The film A Clockwork Orange (1971) was not banned in Britain. On the contrary, it was passed uncut by the British Board of Film Censors with rating 18. But it was withdrawn from distribution, and only in December 1999, after director Stanley Kubrick died, did Warner Brothers announce that it would be released again. Who was responsible and what were their exact reasons?
There is a lack of clarity here, partly because Kubrick never discussed the withdrawal in public. Thus Alan Travis writes in the Guardian in 1999 that the withdrawal resulted from a decision in 1974 "by Stanley Kubrick, the police and Warner Brothers". He quotes John Senior, vice-president of Warner Brothers, whom he describes as "involved" in the decision, as saying that "The police were saying to us: 'We think you should do something about this. It is getting dangerous'." In 2000, a few months later, Peter Bradshaw explains, also in the Guardian, that Kubrick "instructed" Warner Brothers in 1973 to withdraw the film from British distribution. Is there a reliable source for that statement? Is it certain that Kubrick had the contractual right to require a withdrawal?

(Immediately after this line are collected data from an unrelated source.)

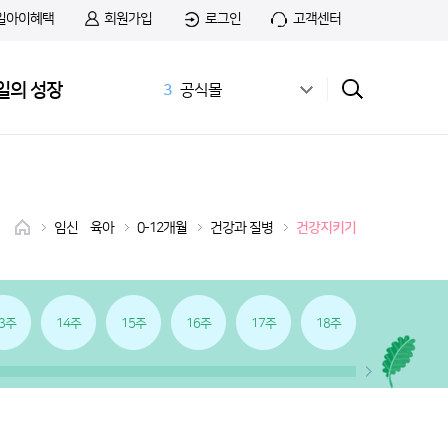
일아이혜택
회원가입
로그인
고객센터
2
스틱
일의 성장
3
공식몰
4
상하목장
5
첫돌
6
아이간식
7
앱솔루트
8
치즈
임신•육아
0-12개월
건강과 질병
건강지키기
9
첫우유
10
앱솔루트 샘플신청
1
무료샘플
3주
14주
15주
16주
17주
18주
19주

We know that Warner Brothers pulled the film. We also know that after it was passed by the BBFC the Home Secretary, Reginald Maudling, was concerned about it. According to the BBC, film critic Alexander Walker recalled that "Stanley Kubrick and the distributors, Warner Brothers, suddenly realised they were being put in the dock by no less a person than the home secretary of the day." Walker is writing metaphorically, since neither Warner Brothers nor Kubrick were criminally prosecuted. The record shows that Maudling had expressed his worry that the film might contribute to real-life violence on 10 January 1972, three days before it was publicly released in Britain and before the instances of actual violence for which some held the film to be at least partly to blame. It would be interesting to know whether any relevant state papers have been released, perhaps under the 30-year rule. What were the contributions of the British state, Kubrick, and Warner Brothers to the decision to withdraw this film?